Ein mitreißender Strudel unter scheinbar ruhigem Fahrwasser
Rezension von Oliver Bruskolini
Simone Regina Adams, Flugfedern, Novelle, Klöpfer & Meyer, Tübingen 2018, 1. Auflage, ISBN 978-3-86351-472-3, gebunden, 160 Seiten, 20,00€.
„Der Nashornvogel, das hatte Thibaut schon als kleiner Junge in einem Tierfilm gesehen, sucht für sein Weibchen eine kleine Baumhöhle, in die sie gerade so hineinpasst. Sie reißt sich die Flugfedern aus, die sie in den nächsten Monaten nicht brauchen wird, und polstert damit das Nest aus. Mit Lehm mauert er die Höhle sorgfältig zu, bis auf eine kleine Öffnung, durch die er seinen Kopf stecken kann. Und während sie, sicher, geschützt, ihre Eier legt, bringt er ihr unermüdlich Futter und Wasser, drei Monate lang, bis die jungen geschlüpft und groß genug sind; auch die Flugfedern des Weibchens sind dann nachgewachsen.“
Dieser Absatz findet sich als Auszug zu Beginn und in der Mitte von Simone Regina Adams Novelle Flugfedern wieder. Kein Wunder, fasst er doch das Gefühl, das die Novelle beim Lesen transportiert, so treffend zusammen.
Die Novelle erzählt fragmentarisch das Leben Thibauts. Dabei bilden sich zwei Schwerpunkte des Handlungsstrangs. Zum einen rückt der junge Thibaut in den Fokus, der mit seiner Großmutter auf engstem Raum ein introvertiertes Leben führt und im Anschluss an ein Dorffest die junge Sophie aus einer Vergewaltigung rettet. Er nimmt das Mädchen bei sich auf, verliebt sich in sie und führt eine Beziehung mit ihr, die außerhalb der genormten Vorstellung von Beziehungsmustern verläuft.
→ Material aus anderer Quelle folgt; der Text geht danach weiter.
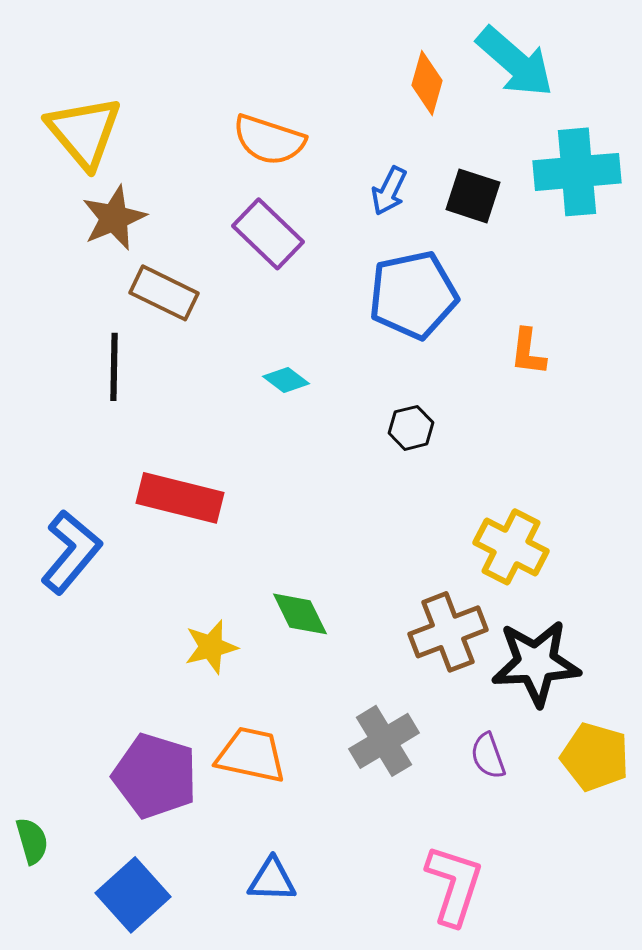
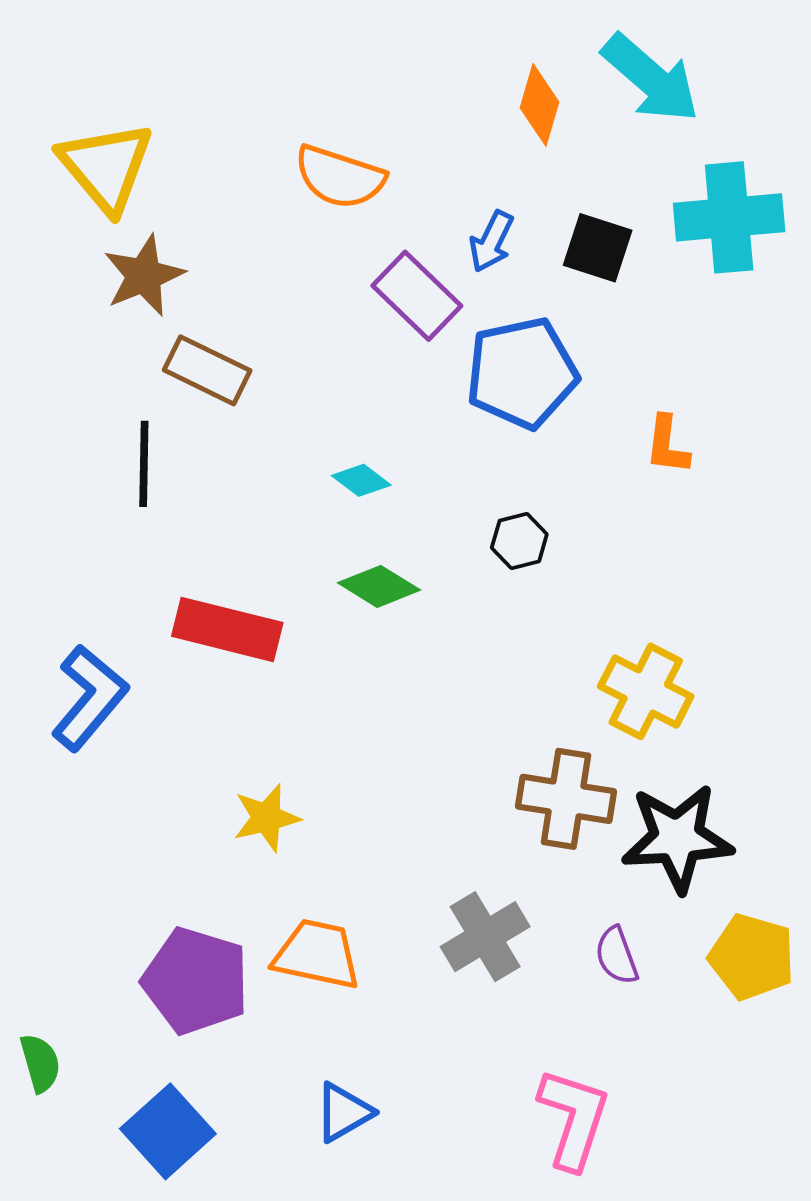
purple rectangle: (268, 234) -> (417, 296), moved
green diamond: (300, 614) -> (379, 586), moved, turned -32
brown cross: (448, 632) -> (566, 799), turned 30
blue triangle: (272, 880) -> (344, 1112), turned -32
Zum anderen wird ein späterer Zeitpunkt in Thibauts Leben fokussiert. Nach einer langen Zeit als Arzt in einer Klinik ist er Therapeut, mit Helene verheiratet und hat eine kleine Tochter. Sein Leben scheint sich reguliert und stabilisiert zu haben. Bis Sophie ihm schreibt, weil sie ihn Treffen möchte. Wissend, dass er eine Entscheidung treffen muss, die seine Zukunft bestimmt, macht er sich auf den Weg zu seiner Jugendliebe.
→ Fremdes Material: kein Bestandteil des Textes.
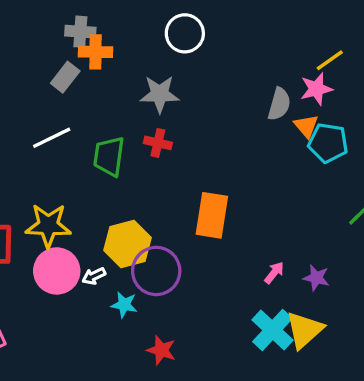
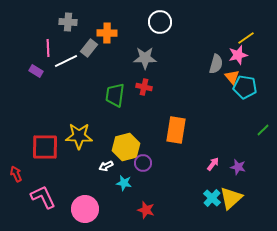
gray cross: (80, 32) -> (68, 22), moved
white line: (52, 138) -> (66, 61), moved
pink circle: (57, 271) -> (85, 209), moved
purple circle: (156, 271) -> (143, 163), size x0.6
cyan cross: (272, 330) -> (212, 198), size x0.7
Es sind verschiedene Aspekte, die Flugfedern lesenswert erscheinen lassen. Besonders das psychologische Profil der beiden Protagonisten wirkt vielschichtig, tiefgreifend und gründlich dargestellt. Auf der einen Seite steht Thibaut, der gleich dem Nashornvogel eine Schutzhöhle um Sophie errichtet, bemüht, sie um jeden Preis zu halten und sesshaft werden zu lassen. Auf der anderen Seite steht Sophie, das Nashornvogelweibchen, das diesen Schutz annimmt, ihn braucht und dennoch nach kurzen Abständen wieder flügge wird. Ein Psychogramm, das an eine typische „Helfer-Syndrom trifft auf Borderliner“-Situation erinnert.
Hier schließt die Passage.